CLIQ XT an easy choice
While the iPhone is oftentimes seen as the must-have, all-doing tech device for college students and young professionals alike, it is currently only available on the AT&T network. Sure, there has been talk of it being available for other networks as early as this summer, and jail broken iPhones are available in abundance on Craigslist, but there are many other alternatives, too. One of which, the Motorola CLIQ XT, is quietly but surely segmenting a niche market for itself.
The CLIQ XT is a revamped version of the original CLIQ; the two phones look almost identical, but the XT is sleeker and slimmer. It has done away with the slider keyboard and now has a touch screen for input. While reviewing the phone, I used the T-Mobile network and was pleasantly surprised with the quality of service. I never had to ask anyone to repeat themselves or say, “Slow down. You’re breaking up.”
The touch screen may have replaced the slide-out keyboard, but the soft touch navigation pad, located directly below the phone’s screen, gives users the option of scrolling through websites, search results and text messages instead of having to try and touch the miniscule item they wish to pull up. It also keeps the screen clean, which has always been a pet peeve of mine.
Like most phones are now expected to, the CLIQ XT provides a seamless web browsing function. The home page, which is fully customizable, has Twitter, Facebook and Gmail synced to update automatically whenever users receive a message on any website. Of course, this can get somewhat annoying if you’re on all the social networking websites like me, but the function can also be turned off or set to only notify you for certain things. I set it to notify me when I received a text or an e-mail, leaving Facebook and Twitter updates on my to-do list for when I had time.
The CLIQ XT seems to cater to a younger, more Internet-savvy audience.
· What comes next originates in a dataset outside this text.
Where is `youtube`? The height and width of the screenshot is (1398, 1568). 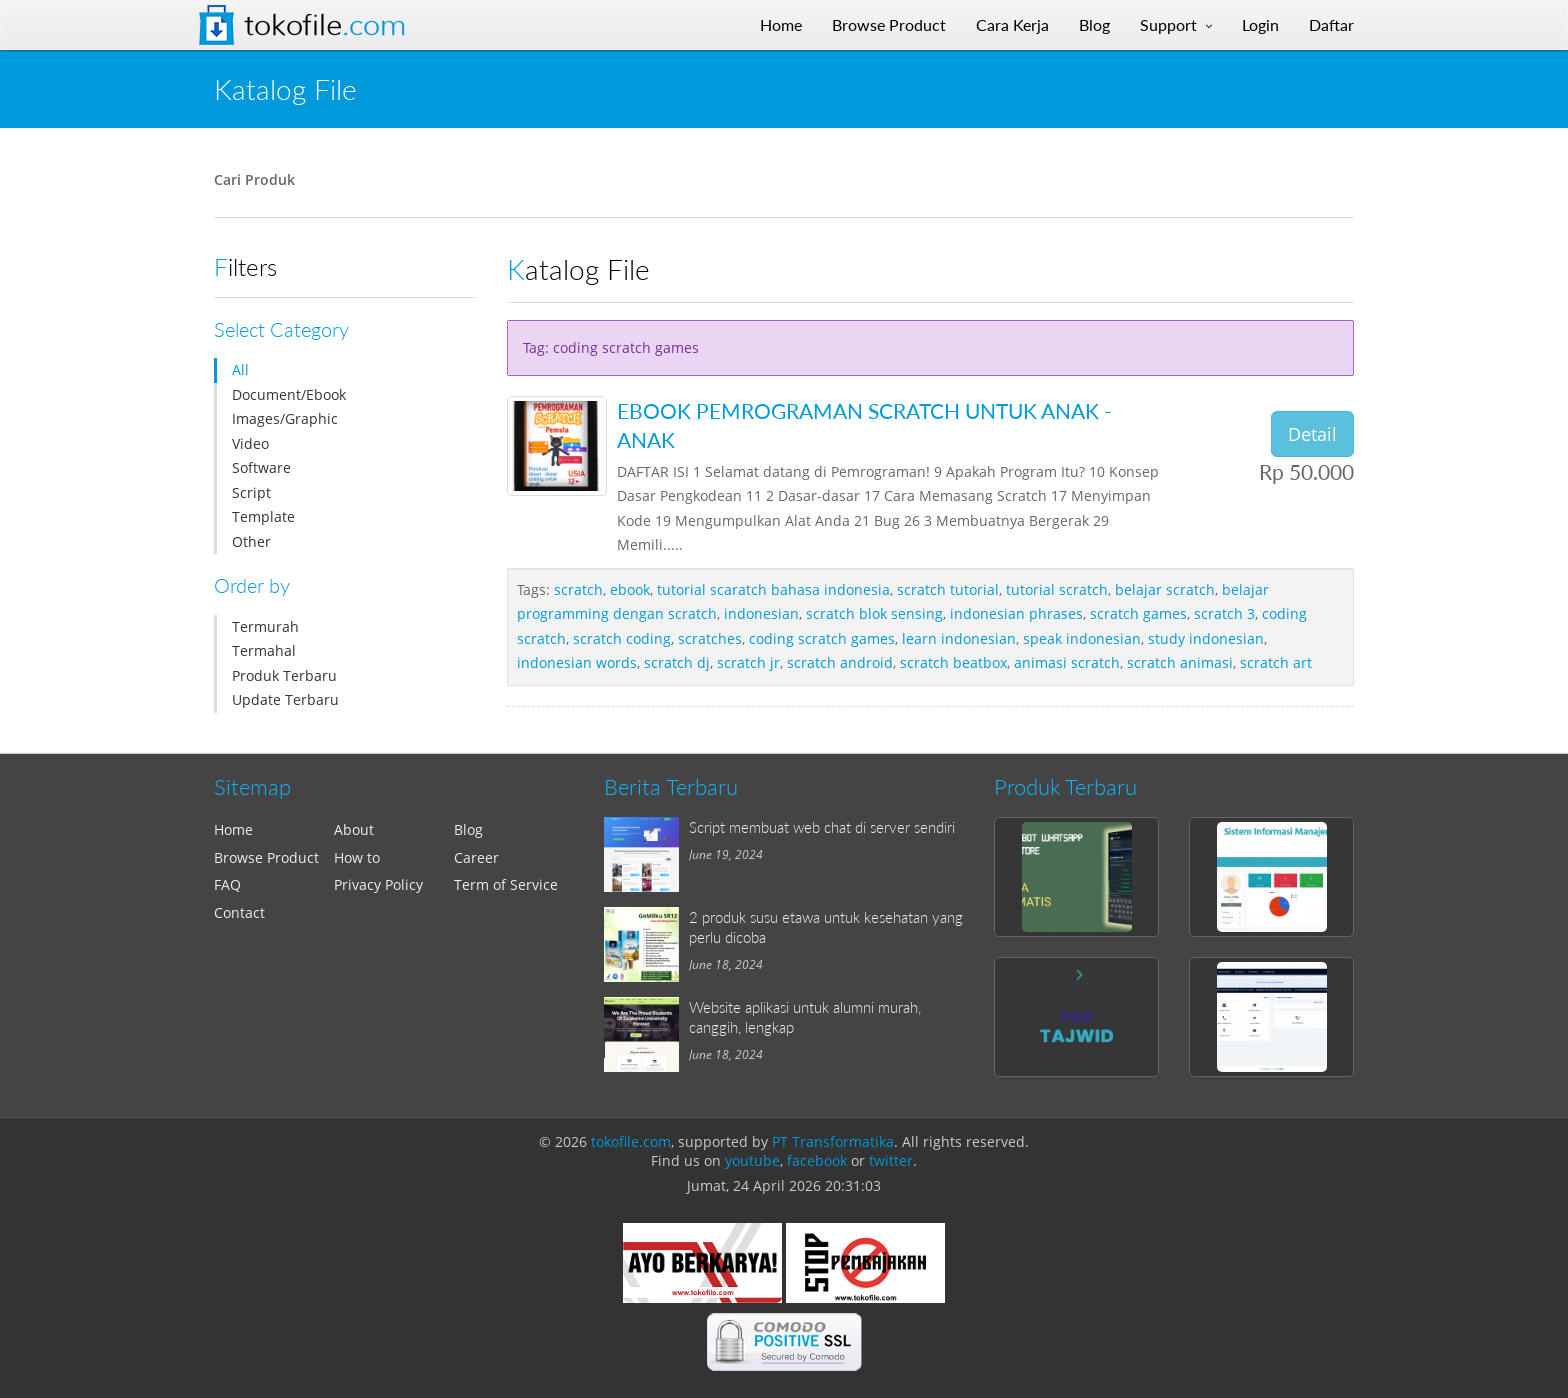 youtube is located at coordinates (752, 1160).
It’s much more fun-oriented than any other phone I’ve ever used, and the 5-megapixel camera, which, unlike many other phones, has a flash (a bright one, at that) along with the video capture/playback option make capturing moments and sharing them with friends and family easier than ever.
Despite the similarity in size and weight to its competitor, the iPhone, and its big brother, the Droid, the CLIQ XT’s screen is 0.4 and 0.6 inches smaller than the other phones’, respectively. It might not seem like much, but the difference is noticeable, and it took some time to get used to the text-messaging function. Turning the phone on its side and taking advantage of the wider keyboard is the best option. But that’s my only gripe, really.
The phone is wrapped in a textured, plastic shell that provides grip for the phone both in your hand as well as on your desk or on your dash in the car. I have owned an iPhone, and my least-favorite aspect of the phone was its slippery feel. I always had to hold it tight, because I feared that it would slide out of my hand like a bar of soap if I didn’t grip it firmly.
The CLIQ XT’s battery life is impressive, too. One day, I made a point to use the phone for everything. I was constantly checking Facebook updates, tweeting, reading e-mails and catching up on the latest College Humor videos. And in case my mom reads this, I wasn’t doing it while in class. The phone lasted for 13 hours before it prompted me to charge the battery.
Unfortunately, the battery and SIM card are located below the shell, which may very well be the most difficult case I’ve ever removed. It took me two days to get up the courage to do it, because at first, I thought it wasn’t supposed to come off and was afraid I was going to break the phone.
Overall, the CLIQ XT is a solid phone. It’s cheaper than the Droid or the iPhone, but it does everything they do and is perfect for someone who’s looking for a reliable, sleek, user-friendly interface without the big price tag. College students might want to check it out.